8/4/2008: Action taking by SAHA – Judy Seidman without permission by Nkobi Heritage
Digitising the photographic archive of Zenzo Nkobi
Ms Judy Seidman, South African History Archive
2008 award – major project
£8,315 for 6 months
This project will digitise and conserve over 5,000 photographs taken by Zenzo Nkobi, a South African who went into exile during the 1960s and who worked as a professional photographer in the 70s and 80s in Southern Africa. Nkobi recorded the Southern Africa liberation struggle camps, leaders, conferences, the massacres of the 1970s, the impact of South African military destabilisation and the Gukurahundi (the 1980s post-independence repression in western Zimbabwe).
This is perhaps the only intact photographic collection recording the Southern African liberation movements in exile. From the early 1970s to the early 1990s, Nkobi recorded the Southern Africa liberation struggle. To ensure security, photographers were not permitted in residences and camps unless fully vetted by the movement; Zenzo Nkobi, as the son of ANC treasurer-general Thomas Nkobi, had complete access. His images cover ANC and Zimbabwean refugee and military camps in Zambia and Botswana in the 1970s. His photographs show ZIPRA military training camps and the only known images of the Freedom Camp massacre and other destabilisation raids on Zambian soil by Rhodesian and South African troops.
Zenzo Nkobi photographed liberation movement leaders at major regional and international conferences, as well as people’s daily lives in exile, in Lusaka and Maputo. Zenzo was a member of the ANC photography unit in the 1980s; however, the unit’s stored images were destroyed by water damage in Zambia in the late 1980s.
In 1980, he photographed the return of exiles and elections in the newly liberated Zimbabwe, and rare images of the Gukhurahundi (repression of the population around Bulawayo in the early 1980s).
Initial research will place these photographs into context, through preliminary interviews with people present at the events recorded.
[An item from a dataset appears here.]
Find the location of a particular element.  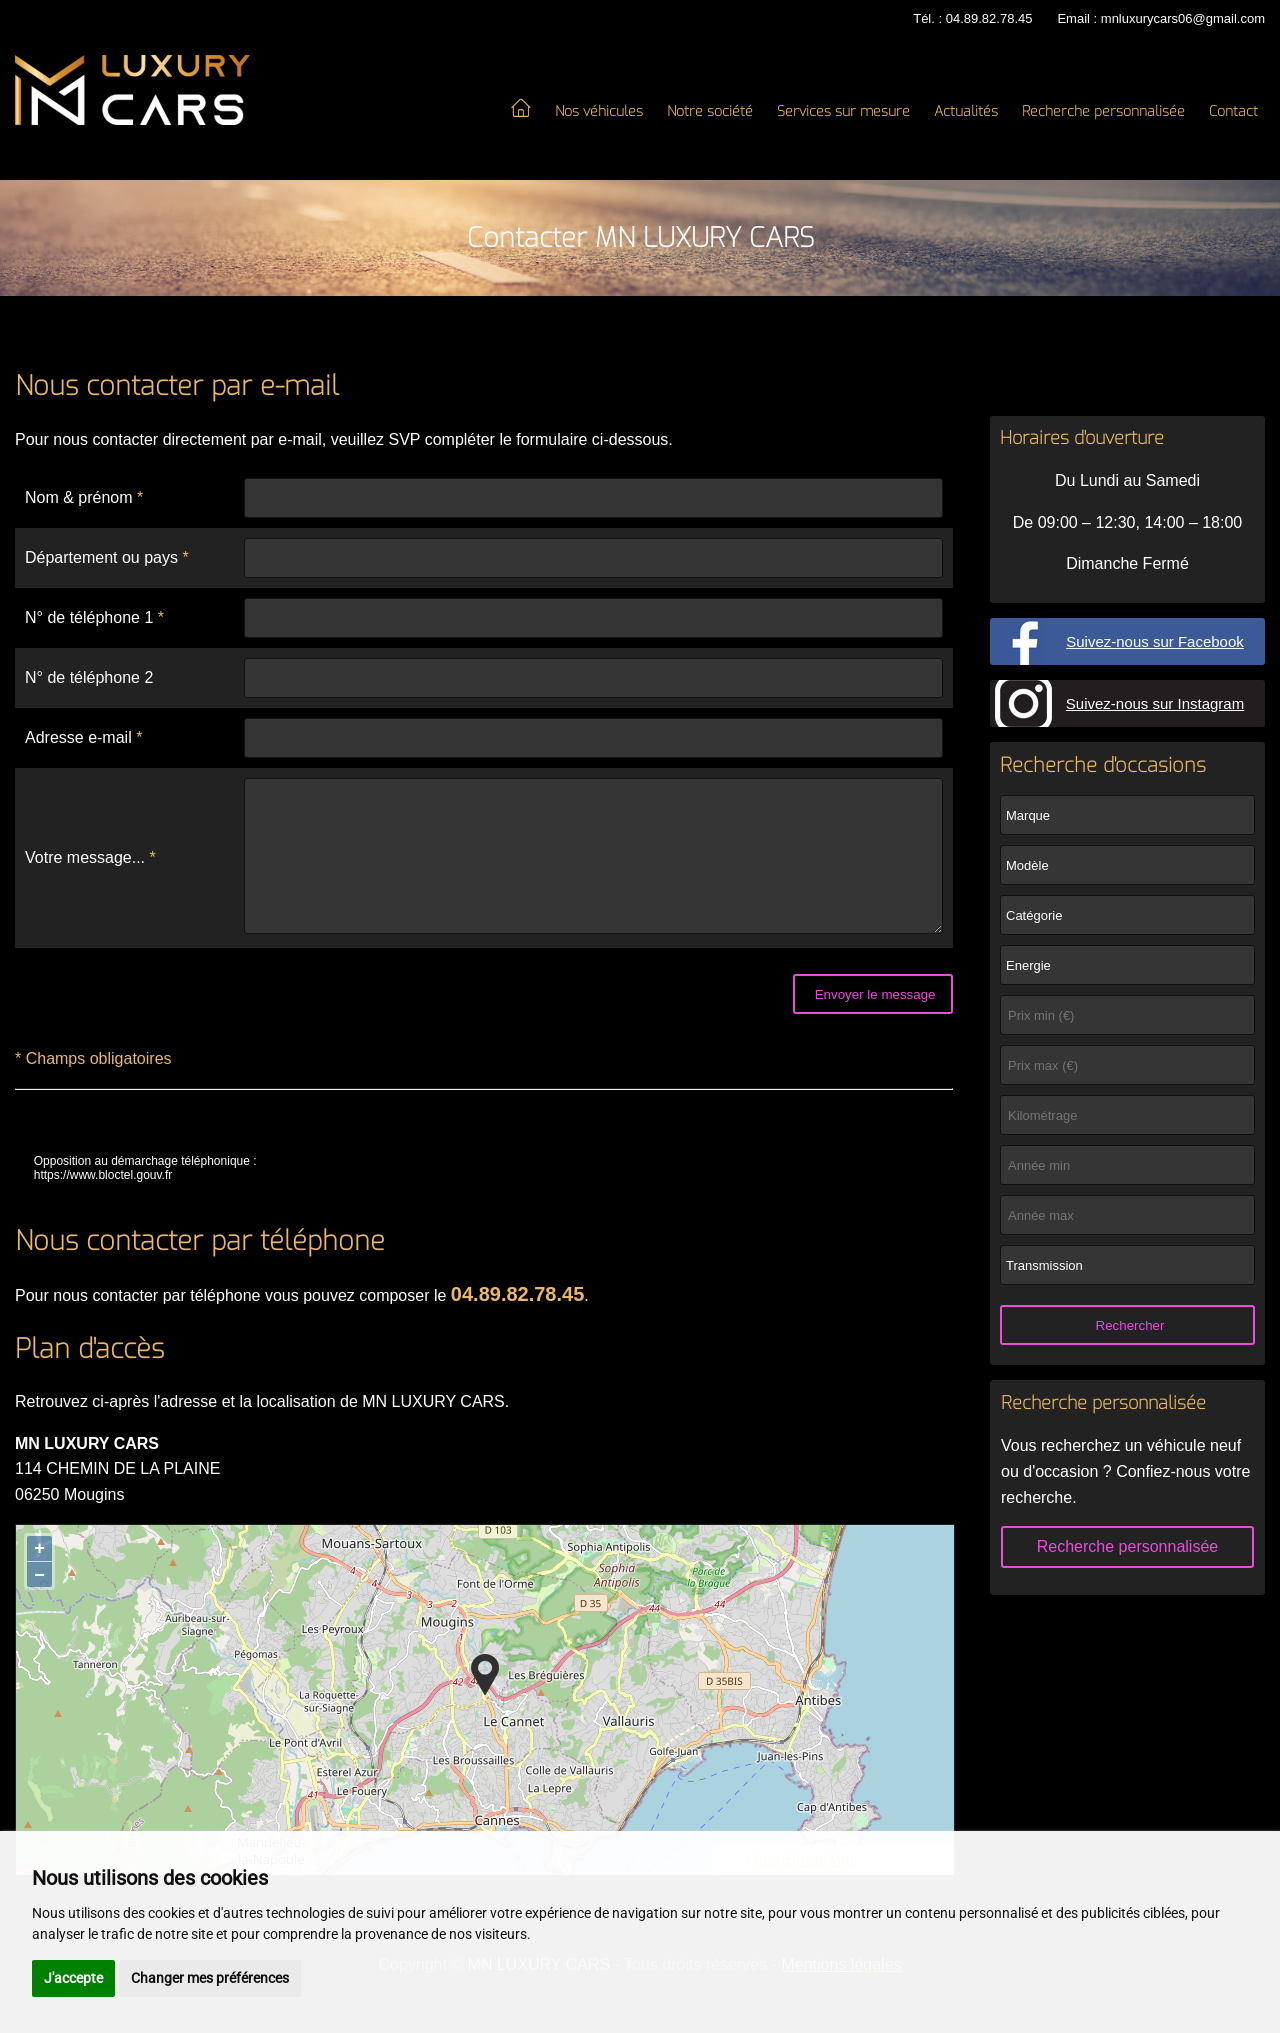 Suivez-nous sur Facebook is located at coordinates (1155, 641).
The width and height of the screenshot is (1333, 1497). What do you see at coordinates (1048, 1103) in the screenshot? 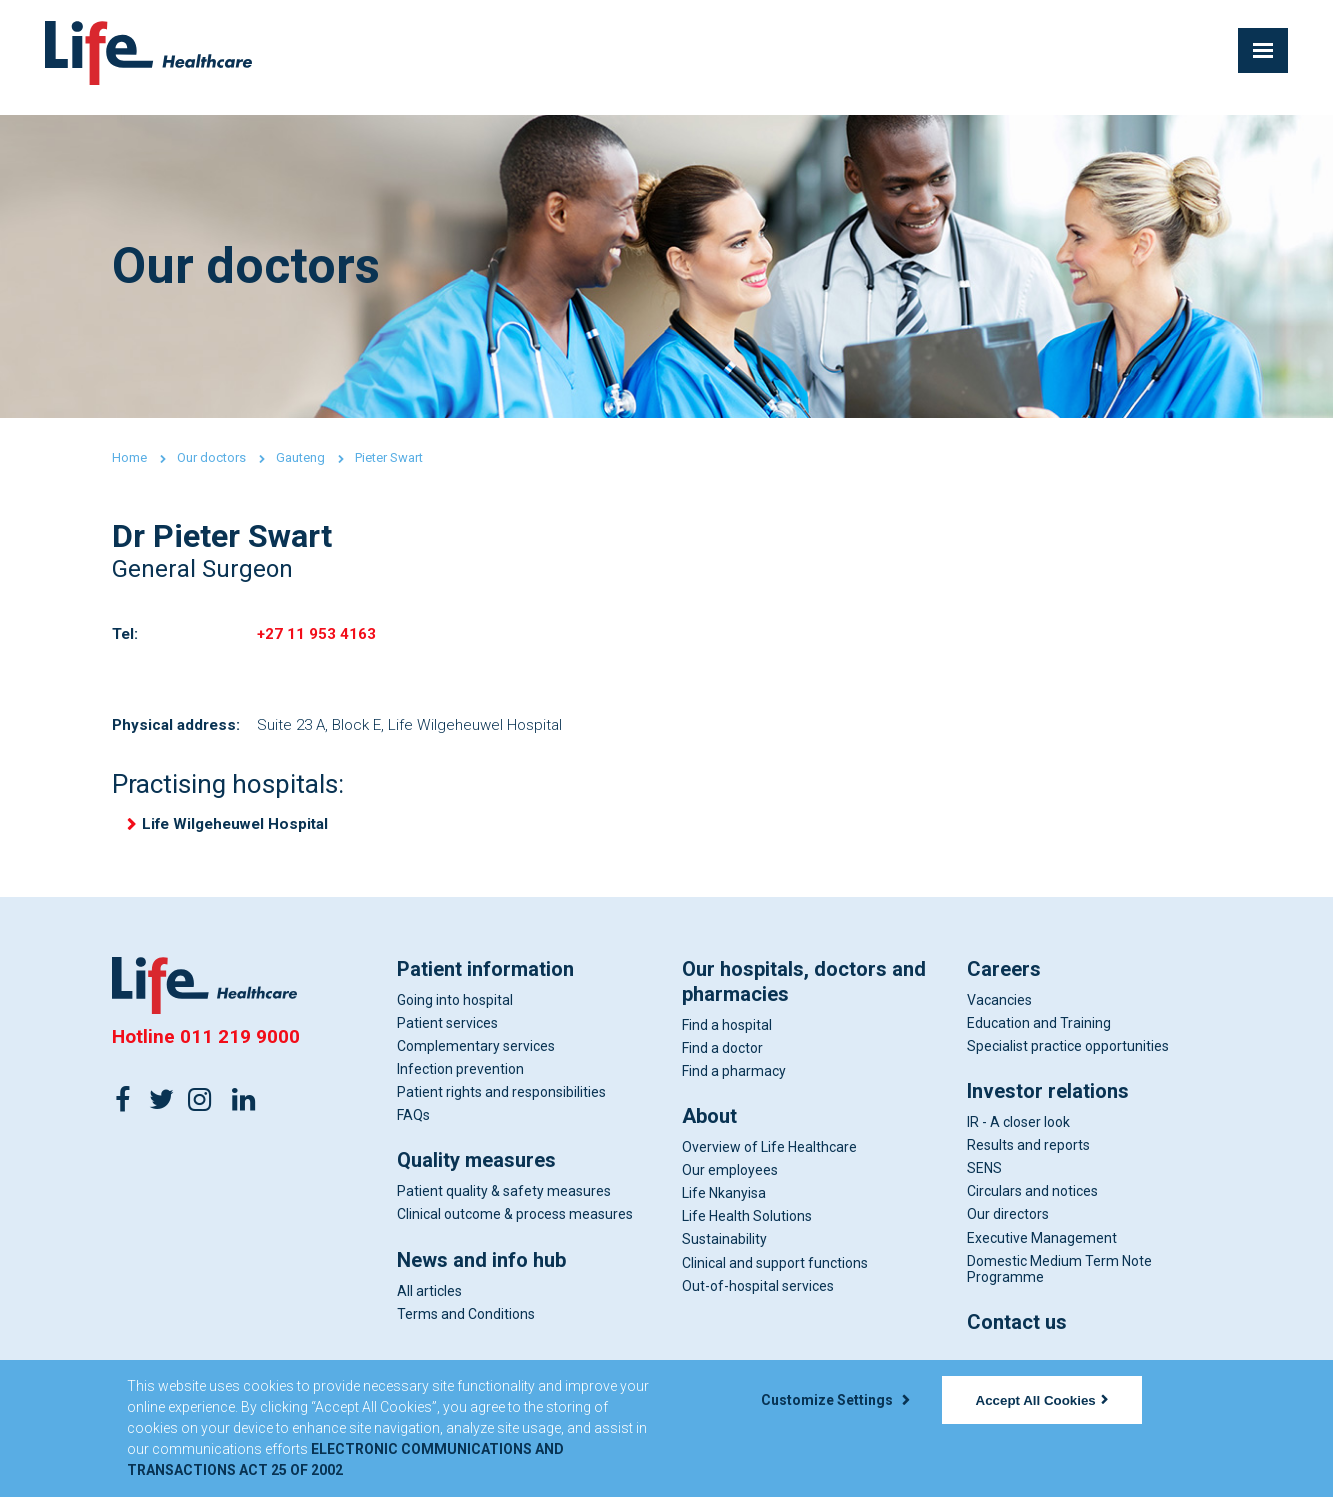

This will ensure the initial indexing and filing of the images, providing the foundations for future in depth research, which is beyond the scope of this immediate project.
The photographic negatives were given by the Nkobi family to the South African History Archives, unsorted and unreferenced in plastic sleeves within looseleaf folders, in cardboard boxes. The negatives need to be placed in a secure conservation environment as soon as possible, to prevent further deterioration.
As the collection is unique, it is believed essential to have multiple digital copies made accessible for research and record purposes in key archival repositories. Without this, an important and irreplaceable visual record may be lost. The project will provide digital copies to local and international historical repositories; and conserve the original negatives in a proper archival environment.